The tool was retained by the IRS because “links are embedded in almost all commercial tax software products that helped taxpayers file their returns.” Recently, the IRS reported that additional automated attacks have been detected.

“We were able to identify this issue because of additional defenses put in place earlier this year, and backend protections remain in place,” reads an IRS statement. “However, the IRS decided to remove the e-File PIN program as a safety measure.”

This comes after a long history of hacks on IRS systems. On May 26, 2015, the IRS announced it had discovered that cyber criminals accessed about 700,000 taxpayers on its relatively new Get Transcript application. The IRS maintains that most of these breaches occurred using taxpayer information like social security numbers that the hackers acquired elsewhere. So, to best protect your tax information, it’s important to keep your identity safe elsewhere.

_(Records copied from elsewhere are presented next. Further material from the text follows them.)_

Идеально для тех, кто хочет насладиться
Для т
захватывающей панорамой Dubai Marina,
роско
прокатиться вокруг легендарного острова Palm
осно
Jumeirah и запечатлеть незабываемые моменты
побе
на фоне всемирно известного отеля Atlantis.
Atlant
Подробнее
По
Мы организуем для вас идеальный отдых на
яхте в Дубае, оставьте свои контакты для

The IRS recommends protecting your Social Security number by:

  • Keeping your card and any other document that shows your Social Security number in a safe place; DO NOT routinely carry your card or other documents that display your number.
  • Being careful about sharing your number, even when you are asked for it; ONLY share your SSN when absolutely necessary.
  • Protecting your personal financial information at home and on your computer.
  • Checking your credit report annually.
  • Checking your Social Security Administration earnings statement annually,
  • Protecting your personal computers by using firewalls, anti-spam/virus software, updating security patches and changing passwords for Internet accounts.
  • Protecting your personally identifiable information; keep it private. Only provide your SSN when YOU initiate the contact or you are sure you know who is asking.

Beware that EIN numbers need to be protected, too. It’s estimated that the IRS could be issuing almost $2.3 billion in potentially fraudulent tax refunds based on stolen or falsely obtained EINs each year.  A target business from which an EIN was stolen and misused is usually completely unaware of the fraud—until the IRS insists on immediate payment of the falsely claimed refund.